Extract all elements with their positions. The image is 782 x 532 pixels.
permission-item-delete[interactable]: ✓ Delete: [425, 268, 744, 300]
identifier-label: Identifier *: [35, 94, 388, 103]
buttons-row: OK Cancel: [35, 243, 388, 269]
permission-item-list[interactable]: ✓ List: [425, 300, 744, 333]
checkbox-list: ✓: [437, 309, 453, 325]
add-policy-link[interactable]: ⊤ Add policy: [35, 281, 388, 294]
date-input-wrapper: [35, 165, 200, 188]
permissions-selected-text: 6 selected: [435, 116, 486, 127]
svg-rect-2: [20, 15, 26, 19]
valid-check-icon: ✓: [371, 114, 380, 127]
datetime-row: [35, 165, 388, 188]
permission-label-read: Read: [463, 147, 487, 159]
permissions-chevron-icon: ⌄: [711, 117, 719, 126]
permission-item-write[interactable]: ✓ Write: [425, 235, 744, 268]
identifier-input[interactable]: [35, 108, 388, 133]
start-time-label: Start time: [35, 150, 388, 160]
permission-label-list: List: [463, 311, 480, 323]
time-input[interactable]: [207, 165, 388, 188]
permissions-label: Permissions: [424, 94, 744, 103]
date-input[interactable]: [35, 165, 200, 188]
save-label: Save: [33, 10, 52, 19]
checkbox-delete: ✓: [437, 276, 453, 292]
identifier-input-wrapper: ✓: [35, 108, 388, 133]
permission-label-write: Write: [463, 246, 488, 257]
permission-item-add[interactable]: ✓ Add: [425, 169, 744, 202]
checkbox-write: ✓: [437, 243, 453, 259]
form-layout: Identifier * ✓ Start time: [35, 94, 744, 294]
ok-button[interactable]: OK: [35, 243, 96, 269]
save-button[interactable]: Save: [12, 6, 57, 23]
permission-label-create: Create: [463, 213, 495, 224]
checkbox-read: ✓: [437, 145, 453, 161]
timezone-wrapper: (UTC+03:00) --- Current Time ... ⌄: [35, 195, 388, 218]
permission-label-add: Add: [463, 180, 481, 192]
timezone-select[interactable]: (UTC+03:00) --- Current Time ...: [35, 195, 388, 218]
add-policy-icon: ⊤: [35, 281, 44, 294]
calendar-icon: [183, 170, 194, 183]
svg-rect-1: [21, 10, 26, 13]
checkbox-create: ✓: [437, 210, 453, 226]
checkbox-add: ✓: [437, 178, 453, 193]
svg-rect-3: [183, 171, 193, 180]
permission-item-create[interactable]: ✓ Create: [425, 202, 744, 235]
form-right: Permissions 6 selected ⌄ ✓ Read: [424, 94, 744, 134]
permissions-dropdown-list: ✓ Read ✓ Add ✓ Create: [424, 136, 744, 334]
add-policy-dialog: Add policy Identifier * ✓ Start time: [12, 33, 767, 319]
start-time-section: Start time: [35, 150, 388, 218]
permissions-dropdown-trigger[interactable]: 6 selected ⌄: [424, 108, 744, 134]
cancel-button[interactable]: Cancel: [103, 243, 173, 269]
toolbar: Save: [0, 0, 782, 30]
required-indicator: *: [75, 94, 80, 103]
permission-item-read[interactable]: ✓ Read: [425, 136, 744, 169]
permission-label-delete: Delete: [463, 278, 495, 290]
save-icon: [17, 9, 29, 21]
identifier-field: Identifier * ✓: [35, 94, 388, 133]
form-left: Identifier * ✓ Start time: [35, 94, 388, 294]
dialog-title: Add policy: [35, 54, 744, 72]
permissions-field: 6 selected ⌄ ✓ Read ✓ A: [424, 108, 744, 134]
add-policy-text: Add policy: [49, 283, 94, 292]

═══

What to produce: Wherever "wrapper" appears in a line of the entries, copy that line.

Reply:
date-input-wrapper: [35, 165, 200, 188]
identifier-input-wrapper: ✓: [35, 108, 388, 133]
timezone-wrapper: (UTC+03:00) --- Current Time ... ⌄: [35, 195, 388, 218]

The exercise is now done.